2. On the other hand, there is more than one decision of this Court, in which it has been decided that such a suit cannot be maintained. In the Full Bench decision in the case of Guni Mahomed v. Moran I.L.R. 4 Cal. 96 the learned Chief Justice, after pointing out that a suit by one co-sharer for a kabuliat would not lie, proceeded as follows: “The right of one co-sharer to enhance the rent of his share separately must be governed by the same principle as his right to a kabuliat.”

3. Then in the case of Bharrut Chunder Roy v. Kally Das Dey I.L.R. 5 Cal. 574 it was held that one co-sharer, even if he made all the other co-sharers parties to the suit, cannot sue for separate rent. I may also refer to the case of Jogender Chunder Ghose v. Hurrish Chunder Chattopadhya 10 C.L.R. 331 in which, however, the other co-sharers were not made parties. I may observe that a similar view has been taken by the Bombay High Court in the case of Balaji Baikaji Pinge v. Gopal Bin Raghu Kuli I.L.R. 3 Bom. 23.

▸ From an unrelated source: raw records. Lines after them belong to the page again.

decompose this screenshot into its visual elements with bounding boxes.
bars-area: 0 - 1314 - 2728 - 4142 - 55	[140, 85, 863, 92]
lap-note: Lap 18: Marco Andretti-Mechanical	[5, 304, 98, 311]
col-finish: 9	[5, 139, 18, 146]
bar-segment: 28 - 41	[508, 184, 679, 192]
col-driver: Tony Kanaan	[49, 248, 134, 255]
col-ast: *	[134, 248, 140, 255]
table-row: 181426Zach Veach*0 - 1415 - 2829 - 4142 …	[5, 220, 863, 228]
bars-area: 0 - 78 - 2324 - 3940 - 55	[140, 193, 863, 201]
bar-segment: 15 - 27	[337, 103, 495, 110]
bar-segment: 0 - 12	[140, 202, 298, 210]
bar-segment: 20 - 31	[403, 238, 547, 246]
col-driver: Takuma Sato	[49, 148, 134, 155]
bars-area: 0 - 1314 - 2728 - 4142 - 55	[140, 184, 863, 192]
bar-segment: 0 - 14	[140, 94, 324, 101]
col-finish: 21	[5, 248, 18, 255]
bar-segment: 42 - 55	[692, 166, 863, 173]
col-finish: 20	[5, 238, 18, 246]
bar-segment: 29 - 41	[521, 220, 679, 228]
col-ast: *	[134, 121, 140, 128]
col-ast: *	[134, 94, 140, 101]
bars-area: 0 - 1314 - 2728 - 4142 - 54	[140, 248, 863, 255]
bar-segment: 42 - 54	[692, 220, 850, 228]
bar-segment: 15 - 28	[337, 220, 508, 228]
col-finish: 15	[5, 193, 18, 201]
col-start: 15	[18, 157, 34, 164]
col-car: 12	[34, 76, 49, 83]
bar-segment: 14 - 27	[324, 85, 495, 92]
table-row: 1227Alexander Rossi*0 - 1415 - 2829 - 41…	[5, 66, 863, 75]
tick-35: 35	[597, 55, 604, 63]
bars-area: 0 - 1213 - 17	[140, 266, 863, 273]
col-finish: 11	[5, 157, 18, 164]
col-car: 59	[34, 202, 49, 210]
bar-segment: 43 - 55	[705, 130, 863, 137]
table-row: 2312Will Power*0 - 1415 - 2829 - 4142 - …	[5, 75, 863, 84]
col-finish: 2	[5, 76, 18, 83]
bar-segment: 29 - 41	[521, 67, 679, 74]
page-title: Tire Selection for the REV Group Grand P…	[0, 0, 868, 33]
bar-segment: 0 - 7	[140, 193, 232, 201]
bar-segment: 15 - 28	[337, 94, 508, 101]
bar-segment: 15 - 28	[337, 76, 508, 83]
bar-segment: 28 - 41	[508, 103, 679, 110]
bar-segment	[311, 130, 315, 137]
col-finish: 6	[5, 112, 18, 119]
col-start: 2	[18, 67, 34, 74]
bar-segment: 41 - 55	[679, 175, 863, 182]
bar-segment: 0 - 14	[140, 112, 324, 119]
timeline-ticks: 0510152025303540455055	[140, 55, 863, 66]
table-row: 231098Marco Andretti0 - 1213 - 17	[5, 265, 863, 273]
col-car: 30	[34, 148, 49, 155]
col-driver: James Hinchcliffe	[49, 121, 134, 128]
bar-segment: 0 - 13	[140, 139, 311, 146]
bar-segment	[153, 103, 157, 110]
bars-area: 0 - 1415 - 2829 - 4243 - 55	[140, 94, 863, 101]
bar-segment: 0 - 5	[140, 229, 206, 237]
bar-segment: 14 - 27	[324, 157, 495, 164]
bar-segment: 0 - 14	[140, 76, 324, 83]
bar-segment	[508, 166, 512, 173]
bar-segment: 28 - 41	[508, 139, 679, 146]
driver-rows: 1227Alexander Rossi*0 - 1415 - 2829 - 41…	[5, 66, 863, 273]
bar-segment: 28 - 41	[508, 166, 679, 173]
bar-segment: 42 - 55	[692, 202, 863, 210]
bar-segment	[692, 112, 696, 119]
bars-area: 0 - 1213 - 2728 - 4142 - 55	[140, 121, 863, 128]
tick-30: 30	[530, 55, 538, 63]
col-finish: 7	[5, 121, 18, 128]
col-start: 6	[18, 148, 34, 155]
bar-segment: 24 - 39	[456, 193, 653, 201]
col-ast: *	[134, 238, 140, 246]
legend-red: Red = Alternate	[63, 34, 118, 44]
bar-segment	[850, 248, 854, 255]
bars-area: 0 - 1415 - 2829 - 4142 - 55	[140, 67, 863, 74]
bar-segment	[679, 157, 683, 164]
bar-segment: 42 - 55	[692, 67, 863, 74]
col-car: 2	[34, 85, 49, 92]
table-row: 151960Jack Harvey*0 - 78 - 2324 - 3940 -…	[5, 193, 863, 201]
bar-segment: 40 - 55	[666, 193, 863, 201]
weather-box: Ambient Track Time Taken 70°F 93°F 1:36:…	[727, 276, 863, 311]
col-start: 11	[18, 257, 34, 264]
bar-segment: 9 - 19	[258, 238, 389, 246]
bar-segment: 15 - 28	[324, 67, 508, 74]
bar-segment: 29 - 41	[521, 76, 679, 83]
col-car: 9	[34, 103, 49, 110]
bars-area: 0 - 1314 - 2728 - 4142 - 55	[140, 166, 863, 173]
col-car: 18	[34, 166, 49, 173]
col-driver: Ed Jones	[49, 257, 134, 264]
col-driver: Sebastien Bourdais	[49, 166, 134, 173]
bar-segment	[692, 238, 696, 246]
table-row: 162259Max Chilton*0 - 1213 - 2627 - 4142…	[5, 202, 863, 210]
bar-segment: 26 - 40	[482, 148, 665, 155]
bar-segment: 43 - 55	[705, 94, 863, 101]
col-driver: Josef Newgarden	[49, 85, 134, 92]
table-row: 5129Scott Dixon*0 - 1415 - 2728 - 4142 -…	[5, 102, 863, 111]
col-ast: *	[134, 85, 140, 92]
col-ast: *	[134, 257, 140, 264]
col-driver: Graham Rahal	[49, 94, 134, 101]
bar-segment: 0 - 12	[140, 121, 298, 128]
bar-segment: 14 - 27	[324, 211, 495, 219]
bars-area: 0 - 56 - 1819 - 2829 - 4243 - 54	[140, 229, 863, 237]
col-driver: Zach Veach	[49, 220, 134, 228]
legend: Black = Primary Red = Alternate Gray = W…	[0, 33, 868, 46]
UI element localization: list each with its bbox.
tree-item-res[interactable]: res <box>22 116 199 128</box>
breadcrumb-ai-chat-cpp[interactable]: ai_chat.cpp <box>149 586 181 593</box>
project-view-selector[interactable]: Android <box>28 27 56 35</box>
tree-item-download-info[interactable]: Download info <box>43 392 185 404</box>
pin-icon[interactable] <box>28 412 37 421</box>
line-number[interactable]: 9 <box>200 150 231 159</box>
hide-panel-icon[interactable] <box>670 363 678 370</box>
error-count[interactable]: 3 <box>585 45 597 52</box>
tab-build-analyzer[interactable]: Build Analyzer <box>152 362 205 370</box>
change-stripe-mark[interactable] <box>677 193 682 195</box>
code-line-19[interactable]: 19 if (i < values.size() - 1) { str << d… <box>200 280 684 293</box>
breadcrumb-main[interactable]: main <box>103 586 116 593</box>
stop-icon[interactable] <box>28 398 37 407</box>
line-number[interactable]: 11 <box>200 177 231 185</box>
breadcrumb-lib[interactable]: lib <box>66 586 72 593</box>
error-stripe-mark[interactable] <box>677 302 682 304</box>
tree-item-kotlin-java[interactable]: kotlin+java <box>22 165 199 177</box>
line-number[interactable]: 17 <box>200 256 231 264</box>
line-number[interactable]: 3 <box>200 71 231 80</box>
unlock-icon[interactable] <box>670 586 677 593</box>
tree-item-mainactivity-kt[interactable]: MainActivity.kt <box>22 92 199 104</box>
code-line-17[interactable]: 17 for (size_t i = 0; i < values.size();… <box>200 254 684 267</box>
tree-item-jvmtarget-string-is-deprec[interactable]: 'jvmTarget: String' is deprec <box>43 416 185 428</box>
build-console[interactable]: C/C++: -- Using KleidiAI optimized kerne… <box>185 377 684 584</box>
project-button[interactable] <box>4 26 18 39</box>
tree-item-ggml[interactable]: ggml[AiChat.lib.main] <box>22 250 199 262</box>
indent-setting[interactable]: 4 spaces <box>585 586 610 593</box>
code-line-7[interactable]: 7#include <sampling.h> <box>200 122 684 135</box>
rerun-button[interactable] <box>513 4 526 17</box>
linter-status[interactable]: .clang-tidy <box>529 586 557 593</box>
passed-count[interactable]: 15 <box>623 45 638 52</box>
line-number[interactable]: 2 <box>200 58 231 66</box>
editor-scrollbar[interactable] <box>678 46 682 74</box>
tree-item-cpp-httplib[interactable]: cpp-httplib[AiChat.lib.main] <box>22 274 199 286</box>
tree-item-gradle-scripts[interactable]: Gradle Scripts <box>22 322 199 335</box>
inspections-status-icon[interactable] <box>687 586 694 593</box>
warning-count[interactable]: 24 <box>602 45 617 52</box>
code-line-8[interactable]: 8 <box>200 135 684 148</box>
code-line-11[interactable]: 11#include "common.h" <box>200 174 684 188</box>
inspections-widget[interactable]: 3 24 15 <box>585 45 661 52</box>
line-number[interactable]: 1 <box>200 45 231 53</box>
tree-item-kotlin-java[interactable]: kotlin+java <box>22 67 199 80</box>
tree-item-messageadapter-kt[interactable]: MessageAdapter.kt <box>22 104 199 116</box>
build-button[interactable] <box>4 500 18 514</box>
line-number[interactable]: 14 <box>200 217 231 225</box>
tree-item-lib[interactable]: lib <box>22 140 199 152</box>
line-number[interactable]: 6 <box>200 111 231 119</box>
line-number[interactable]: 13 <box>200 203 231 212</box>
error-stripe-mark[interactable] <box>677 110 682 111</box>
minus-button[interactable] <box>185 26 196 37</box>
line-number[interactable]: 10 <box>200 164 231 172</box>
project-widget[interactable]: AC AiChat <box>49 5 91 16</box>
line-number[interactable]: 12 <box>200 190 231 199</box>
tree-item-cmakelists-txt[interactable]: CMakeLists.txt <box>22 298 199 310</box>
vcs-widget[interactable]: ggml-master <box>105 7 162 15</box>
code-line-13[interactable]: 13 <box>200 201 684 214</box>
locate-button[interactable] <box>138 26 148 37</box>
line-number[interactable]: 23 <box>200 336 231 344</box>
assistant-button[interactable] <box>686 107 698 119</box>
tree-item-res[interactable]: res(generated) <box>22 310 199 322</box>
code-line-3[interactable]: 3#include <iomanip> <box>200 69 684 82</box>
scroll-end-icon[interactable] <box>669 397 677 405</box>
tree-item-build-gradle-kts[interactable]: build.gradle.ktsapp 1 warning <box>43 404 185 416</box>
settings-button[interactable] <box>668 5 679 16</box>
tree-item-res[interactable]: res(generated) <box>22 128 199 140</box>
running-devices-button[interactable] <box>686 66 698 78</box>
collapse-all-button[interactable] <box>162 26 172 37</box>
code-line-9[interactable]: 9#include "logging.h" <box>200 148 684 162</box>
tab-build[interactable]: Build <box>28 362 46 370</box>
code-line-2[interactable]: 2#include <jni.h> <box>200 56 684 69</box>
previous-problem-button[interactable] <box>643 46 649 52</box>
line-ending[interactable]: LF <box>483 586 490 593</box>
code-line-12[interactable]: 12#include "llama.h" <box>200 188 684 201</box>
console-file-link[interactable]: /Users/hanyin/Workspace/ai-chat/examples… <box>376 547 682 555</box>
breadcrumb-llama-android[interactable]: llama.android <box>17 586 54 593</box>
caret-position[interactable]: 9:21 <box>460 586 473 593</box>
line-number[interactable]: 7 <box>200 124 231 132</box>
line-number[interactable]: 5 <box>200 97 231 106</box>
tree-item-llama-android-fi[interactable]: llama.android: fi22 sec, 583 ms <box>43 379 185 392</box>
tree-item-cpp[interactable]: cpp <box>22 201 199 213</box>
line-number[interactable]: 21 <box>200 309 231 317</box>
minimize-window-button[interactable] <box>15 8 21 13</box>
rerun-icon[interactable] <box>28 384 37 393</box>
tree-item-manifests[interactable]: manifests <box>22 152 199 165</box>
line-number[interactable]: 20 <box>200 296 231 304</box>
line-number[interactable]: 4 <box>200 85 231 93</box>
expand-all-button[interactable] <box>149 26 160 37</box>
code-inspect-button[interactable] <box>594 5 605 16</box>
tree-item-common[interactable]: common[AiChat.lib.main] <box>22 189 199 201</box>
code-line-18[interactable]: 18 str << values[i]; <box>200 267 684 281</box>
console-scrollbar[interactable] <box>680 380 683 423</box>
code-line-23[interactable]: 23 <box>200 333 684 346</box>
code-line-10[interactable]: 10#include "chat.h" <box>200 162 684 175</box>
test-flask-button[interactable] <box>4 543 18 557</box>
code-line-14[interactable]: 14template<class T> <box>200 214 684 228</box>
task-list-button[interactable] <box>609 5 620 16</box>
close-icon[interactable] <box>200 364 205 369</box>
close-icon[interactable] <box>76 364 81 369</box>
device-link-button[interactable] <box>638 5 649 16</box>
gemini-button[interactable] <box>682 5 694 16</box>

4. We, therefore, think that the point in question is concluded by authority, and unless we were prepared to dissent from the decisions of this Court, we would not be justified in referring the question to a Full Bench, as we have been asked to do. Speaking for myself, I am not prepared to dissent from the decisions to which I have referred. It is contended that if all the co-sharers are made parties to the suit, no injustice can be done to any of the parties, and the observations of the Chief Justice in the Full Bench decision in Chuni Singh v. Hera Mahto were pressed upon us. It may be observed that, although all the co-sharers have been made parties (defendants) in the present case, there is no allegation that they refused to join as co-plaintiffs. But can full justice be done, even if all the co-sharers are made parties to such a suit, i.e., a suit brought to enhance not the whole rent, but a fractional share of it? The Court could only decide upon a fractional enhancement; the other co-sharers are presumably not interested in that fraction; and so far as regards the other sharers and the shares belonging to them, upon the question of enhancement, the Court could not only not do full justice, but could absolutely do nothing. It would be competent to each of these sharers to bring afterwards against the tenant similar separate suits for the enhancement of each of these shares of rent. Such a multiplicity of suits would be harassing to the tenant in the highest degree. It has been held that a suit to set aside the sale of a putni taluk as regards a share only is not maintainable by a single shareholder; but that the suit must be by all the shareholders to set aside the sale as regards the entire taluk. A similar decision was given when five lessees of a Government estate brought separate suits to set aside the sale of that estate for arrears of Government revenue, and there are in the books numerous other cases to show that a suit of this kind, affecting only a fraction of the interest belonging to a number of persons, cannot be maintained unless two conditions are complied with, namely, first, that all the parties interested are before the Court; and, secondly, that the whole of the subject-matter can be affected by the decree so as to prevent multiplicity of suits.

5. We are, therefore, of opinion that the appeal must be dismissed with costs.